--- Material supplied Enclosed Below ---

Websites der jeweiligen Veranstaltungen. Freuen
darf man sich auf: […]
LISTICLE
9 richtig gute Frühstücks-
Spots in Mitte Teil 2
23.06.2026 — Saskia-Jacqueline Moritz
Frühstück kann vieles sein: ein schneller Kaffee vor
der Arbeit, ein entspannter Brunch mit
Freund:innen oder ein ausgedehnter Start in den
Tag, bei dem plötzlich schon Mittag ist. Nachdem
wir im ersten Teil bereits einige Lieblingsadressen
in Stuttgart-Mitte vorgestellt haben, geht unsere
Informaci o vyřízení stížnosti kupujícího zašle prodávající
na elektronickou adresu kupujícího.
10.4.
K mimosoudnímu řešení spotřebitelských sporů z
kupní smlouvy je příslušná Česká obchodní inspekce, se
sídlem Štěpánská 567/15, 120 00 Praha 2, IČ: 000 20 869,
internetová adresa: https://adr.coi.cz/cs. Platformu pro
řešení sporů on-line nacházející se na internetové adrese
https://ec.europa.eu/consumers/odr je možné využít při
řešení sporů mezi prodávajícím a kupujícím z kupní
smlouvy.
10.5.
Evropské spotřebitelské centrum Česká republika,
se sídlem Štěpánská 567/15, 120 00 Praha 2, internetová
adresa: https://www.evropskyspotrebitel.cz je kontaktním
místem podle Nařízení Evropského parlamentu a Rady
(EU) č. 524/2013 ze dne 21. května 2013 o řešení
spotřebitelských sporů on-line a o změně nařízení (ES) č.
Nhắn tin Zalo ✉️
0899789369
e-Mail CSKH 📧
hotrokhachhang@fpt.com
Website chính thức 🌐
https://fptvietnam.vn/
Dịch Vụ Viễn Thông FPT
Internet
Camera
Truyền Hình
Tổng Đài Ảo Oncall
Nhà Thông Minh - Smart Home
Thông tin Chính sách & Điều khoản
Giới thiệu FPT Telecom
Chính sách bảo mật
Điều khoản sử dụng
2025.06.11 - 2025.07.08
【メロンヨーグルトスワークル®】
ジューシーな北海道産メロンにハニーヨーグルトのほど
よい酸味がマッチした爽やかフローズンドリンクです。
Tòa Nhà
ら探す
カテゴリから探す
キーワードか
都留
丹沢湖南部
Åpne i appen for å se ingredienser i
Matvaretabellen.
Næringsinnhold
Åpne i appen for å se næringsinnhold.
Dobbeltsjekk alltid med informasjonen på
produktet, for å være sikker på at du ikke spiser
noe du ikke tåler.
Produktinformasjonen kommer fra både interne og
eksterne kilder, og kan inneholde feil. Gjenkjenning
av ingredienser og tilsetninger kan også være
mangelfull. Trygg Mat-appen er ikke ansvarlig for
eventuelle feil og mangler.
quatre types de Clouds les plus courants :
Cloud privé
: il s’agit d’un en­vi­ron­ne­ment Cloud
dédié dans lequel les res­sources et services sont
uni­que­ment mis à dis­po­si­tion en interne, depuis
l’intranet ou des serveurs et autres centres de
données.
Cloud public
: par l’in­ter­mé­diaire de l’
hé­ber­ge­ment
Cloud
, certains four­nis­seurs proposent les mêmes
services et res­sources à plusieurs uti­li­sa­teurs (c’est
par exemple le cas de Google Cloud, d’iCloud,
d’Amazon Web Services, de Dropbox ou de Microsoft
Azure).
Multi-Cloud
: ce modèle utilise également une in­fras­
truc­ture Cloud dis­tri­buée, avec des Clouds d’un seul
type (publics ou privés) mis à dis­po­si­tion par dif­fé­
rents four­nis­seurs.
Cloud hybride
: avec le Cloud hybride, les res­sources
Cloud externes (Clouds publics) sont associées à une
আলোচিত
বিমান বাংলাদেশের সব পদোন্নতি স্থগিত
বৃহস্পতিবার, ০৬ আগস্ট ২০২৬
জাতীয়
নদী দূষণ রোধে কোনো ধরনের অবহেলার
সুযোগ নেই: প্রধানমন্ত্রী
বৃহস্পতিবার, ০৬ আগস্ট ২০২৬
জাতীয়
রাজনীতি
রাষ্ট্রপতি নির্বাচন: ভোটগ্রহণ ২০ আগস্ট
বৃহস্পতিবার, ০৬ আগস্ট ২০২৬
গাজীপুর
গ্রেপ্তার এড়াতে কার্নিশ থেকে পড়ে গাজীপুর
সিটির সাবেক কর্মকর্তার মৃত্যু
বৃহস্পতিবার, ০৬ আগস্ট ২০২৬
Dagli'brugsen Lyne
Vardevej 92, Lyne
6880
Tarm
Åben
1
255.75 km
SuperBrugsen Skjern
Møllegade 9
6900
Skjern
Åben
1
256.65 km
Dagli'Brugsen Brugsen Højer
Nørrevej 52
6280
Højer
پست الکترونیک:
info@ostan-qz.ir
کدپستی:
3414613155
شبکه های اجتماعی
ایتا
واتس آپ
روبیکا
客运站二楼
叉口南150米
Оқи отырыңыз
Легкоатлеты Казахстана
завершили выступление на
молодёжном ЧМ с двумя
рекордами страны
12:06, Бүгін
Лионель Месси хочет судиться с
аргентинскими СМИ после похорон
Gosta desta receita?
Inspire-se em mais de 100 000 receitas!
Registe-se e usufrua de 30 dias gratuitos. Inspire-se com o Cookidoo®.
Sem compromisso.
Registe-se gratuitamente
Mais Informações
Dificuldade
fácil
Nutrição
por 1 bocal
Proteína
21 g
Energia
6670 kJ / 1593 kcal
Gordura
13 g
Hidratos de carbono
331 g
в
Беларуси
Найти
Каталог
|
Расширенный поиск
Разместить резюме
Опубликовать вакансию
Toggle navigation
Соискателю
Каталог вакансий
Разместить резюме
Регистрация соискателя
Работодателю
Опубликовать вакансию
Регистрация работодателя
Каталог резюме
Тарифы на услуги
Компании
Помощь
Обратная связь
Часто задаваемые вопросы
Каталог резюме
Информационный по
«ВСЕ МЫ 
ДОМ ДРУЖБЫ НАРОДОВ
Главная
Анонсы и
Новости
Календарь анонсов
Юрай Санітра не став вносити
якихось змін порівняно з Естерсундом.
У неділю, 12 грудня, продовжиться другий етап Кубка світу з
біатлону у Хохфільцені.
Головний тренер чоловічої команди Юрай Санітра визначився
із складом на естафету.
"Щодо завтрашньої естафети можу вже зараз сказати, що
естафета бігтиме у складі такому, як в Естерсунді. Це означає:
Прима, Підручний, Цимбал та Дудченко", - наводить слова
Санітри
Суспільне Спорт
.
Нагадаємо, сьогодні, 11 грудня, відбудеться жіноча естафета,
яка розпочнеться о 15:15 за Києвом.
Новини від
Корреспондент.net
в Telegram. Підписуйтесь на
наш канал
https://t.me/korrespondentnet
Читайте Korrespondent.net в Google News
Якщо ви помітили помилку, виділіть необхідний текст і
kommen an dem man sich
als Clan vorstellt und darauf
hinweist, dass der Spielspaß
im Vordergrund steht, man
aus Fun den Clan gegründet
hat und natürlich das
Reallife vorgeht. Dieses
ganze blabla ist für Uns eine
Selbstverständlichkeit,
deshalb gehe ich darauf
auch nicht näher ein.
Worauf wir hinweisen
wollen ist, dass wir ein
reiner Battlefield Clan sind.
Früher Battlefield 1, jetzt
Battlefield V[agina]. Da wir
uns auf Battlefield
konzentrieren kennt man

--- End of Enclosed Material supplied ---

# Problem statement
Would you transcribe every entry exactly?

# Result of the task
Websites der jeweiligen Veranstaltungen. Freuen
darf man sich auf: […]
LISTICLE
9 richtig gute Frühstücks-
Spots in Mitte Teil 2
23.06.2026 — Saskia-Jacqueline Moritz
Frühstück kann vieles sein: ein schneller Kaffee vor
der Arbeit, ein entspannter Brunch mit
Freund:innen oder ein ausgedehnter Start in den
Tag, bei dem plötzlich schon Mittag ist. Nachdem
wir im ersten Teil bereits einige Lieblingsadressen
in Stuttgart-Mitte vorgestellt haben, geht unsere
Informaci o vyřízení stížnosti kupujícího zašle prodávající
na elektronickou adresu kupujícího.
10.4.
K mimosoudnímu řešení spotřebitelských sporů z
kupní smlouvy je příslušná Česká obchodní inspekce, se
sídlem Štěpánská 567/15, 120 00 Praha 2, IČ: 000 20 869,
internetová adresa: https://adr.coi.cz/cs. Platformu pro
řešení sporů on-line nacházející se na internetové adrese
https://ec.europa.eu/consumers/odr je možné využít při
řešení sporů mezi prodávajícím a kupujícím z kupní
smlouvy.
10.5.
Evropské spotřebitelské centrum Česká republika,
se sídlem Štěpánská 567/15, 120 00 Praha 2, internetová
adresa: https://www.evropskyspotrebitel.cz je kontaktním
místem podle Nařízení Evropského parlamentu a Rady
(EU) č. 524/2013 ze dne 21. května 2013 o řešení
spotřebitelských sporů on-line a o změně nařízení (ES) č.
Nhắn tin Zalo ✉️
0899789369
e-Mail CSKH 📧
hotrokhachhang@fpt.com
Website chính thức 🌐
https://fptvietnam.vn/
Dịch Vụ Viễn Thông FPT
Internet
Camera
Truyền Hình
Tổng Đài Ảo Oncall
Nhà Thông Minh - Smart Home
Thông tin Chính sách & Điều khoản
Giới thiệu FPT Telecom
Chính sách bảo mật
Điều khoản sử dụng
2025.06.11 - 2025.07.08
【メロンヨーグルトスワークル®】
ジューシーな北海道産メロンにハニーヨーグルトのほど
よい酸味がマッチした爽やかフローズンドリンクです。
Tòa Nhà
ら探す
カテゴリから探す
キーワードか
都留
丹沢湖南部
Åpne i appen for å se ingredienser i
Matvaretabellen.
Næringsinnhold
Åpne i appen for å se næringsinnhold.
Dobbeltsjekk alltid med informasjonen på
produktet, for å være sikker på at du ikke spiser
noe du ikke tåler.
Produktinformasjonen kommer fra både interne og
eksterne kilder, og kan inneholde feil. Gjenkjenning
av ingredienser og tilsetninger kan også være
mangelfull. Trygg Mat-appen er ikke ansvarlig for
eventuelle feil og mangler.
quatre types de Clouds les plus courants :
Cloud privé
: il s’agit d’un en­vi­ron­ne­ment Cloud
dédié dans lequel les res­sources et services sont
uni­que­ment mis à dis­po­si­tion en interne, depuis
l’intranet ou des serveurs et autres centres de
données.
Cloud public
: par l’in­ter­mé­diaire de l’
hé­ber­ge­ment
Cloud
, certains four­nis­seurs proposent les mêmes
services et res­sources à plusieurs uti­li­sa­teurs (c’est
par exemple le cas de Google Cloud, d’iCloud,
d’Amazon Web Services, de Dropbox ou de Microsoft
Azure).
Multi-Cloud
: ce modèle utilise également une in­fras­
truc­ture Cloud dis­tri­buée, avec des Clouds d’un seul
type (publics ou privés) mis à dis­po­si­tion par dif­fé­
rents four­nis­seurs.
Cloud hybride
: avec le Cloud hybride, les res­sources
Cloud externes (Clouds publics) sont associées à une
আলোচিত
বিমান বাংলাদেশের সব পদোন্নতি স্থগিত
বৃহস্পতিবার, ০৬ আগস্ট ২০২৬
জাতীয়
নদী দূষণ রোধে কোনো ধরনের অবহেলার
সুযোগ নেই: প্রধানমন্ত্রী
বৃহস্পতিবার, ০৬ আগস্ট ২০২৬
জাতীয়
রাজনীতি
রাষ্ট্রপতি নির্বাচন: ভোটগ্রহণ ২০ আগস্ট
বৃহস্পতিবার, ০৬ আগস্ট ২০২৬
গাজীপুর
গ্রেপ্তার এড়াতে কার্নিশ থেকে পড়ে গাজীপুর
সিটির সাবেক কর্মকর্তার মৃত্যু
বৃহস্পতিবার, ০৬ আগস্ট ২০২৬
Dagli'brugsen Lyne
Vardevej 92, Lyne
6880
Tarm
Åben
1
255.75 km
SuperBrugsen Skjern
Møllegade 9
6900
Skjern
Åben
1
256.65 km
Dagli'Brugsen Brugsen Højer
Nørrevej 52
6280
Højer
پست الکترونیک:
info@ostan-qz.ir
کدپستی:
3414613155
شبکه های اجتماعی
ایتا
واتس آپ
روبیکا
客运站二楼
叉口南150米
Оқи отырыңыз
Легкоатлеты Казахстана
завершили выступление на
молодёжном ЧМ с двумя
рекордами страны
12:06, Бүгін
Лионель Месси хочет судиться с
аргентинскими СМИ после похорон
Gosta desta receita?
Inspire-se em mais de 100 000 receitas!
Registe-se e usufrua de 30 dias gratuitos. Inspire-se com o Cookidoo®.
Sem compromisso.
Registe-se gratuitamente
Mais Informações
Dificuldade
fácil
Nutrição
por 1 bocal
Proteína
21 g
Energia
6670 kJ / 1593 kcal
Gordura
13 g
Hidratos de carbono
331 g
в
Беларуси
Найти
Каталог
|
Расширенный поиск
Разместить резюме
Опубликовать вакансию
Toggle navigation
Соискателю
Каталог вакансий
Разместить резюме
Регистрация соискателя
Работодателю
Опубликовать вакансию
Регистрация работодателя
Каталог резюме
Тарифы на услуги
Компании
Помощь
Обратная связь
Часто задаваемые вопросы
Каталог резюме
Информационный по
«ВСЕ МЫ 
ДОМ ДРУЖБЫ НАРОДОВ
Главная
Анонсы и
Новости
Календарь анонсов
Юрай Санітра не став вносити
якихось змін порівняно з Естерсундом.
У неділю, 12 грудня, продовжиться другий етап Кубка світу з
біатлону у Хохфільцені.
Головний тренер чоловічої команди Юрай Санітра визначився
із складом на естафету.
"Щодо завтрашньої естафети можу вже зараз сказати, що
естафета бігтиме у складі такому, як в Естерсунді. Це означає:
Прима, Підручний, Цимбал та Дудченко", - наводить слова
Санітри
Суспільне Спорт
.
Нагадаємо, сьогодні, 11 грудня, відбудеться жіноча естафета,
яка розпочнеться о 15:15 за Києвом.
Новини від
Корреспондент.net
в Telegram. Підписуйтесь на
наш канал
https://t.me/korrespondentnet
Читайте Korrespondent.net в Google News
Якщо ви помітили помилку, виділіть необхідний текст і
kommen an dem man sich
als Clan vorstellt und darauf
hinweist, dass der Spielspaß
im Vordergrund steht, man
aus Fun den Clan gegründet
hat und natürlich das
Reallife vorgeht. Dieses
ganze blabla ist für Uns eine
Selbstverständlichkeit,
deshalb gehe ich darauf
auch nicht näher ein.
Worauf wir hinweisen
wollen ist, dass wir ein
reiner Battlefield Clan sind.
Früher Battlefield 1, jetzt
Battlefield V[agina]. Da wir
uns auf Battlefield
konzentrieren kennt man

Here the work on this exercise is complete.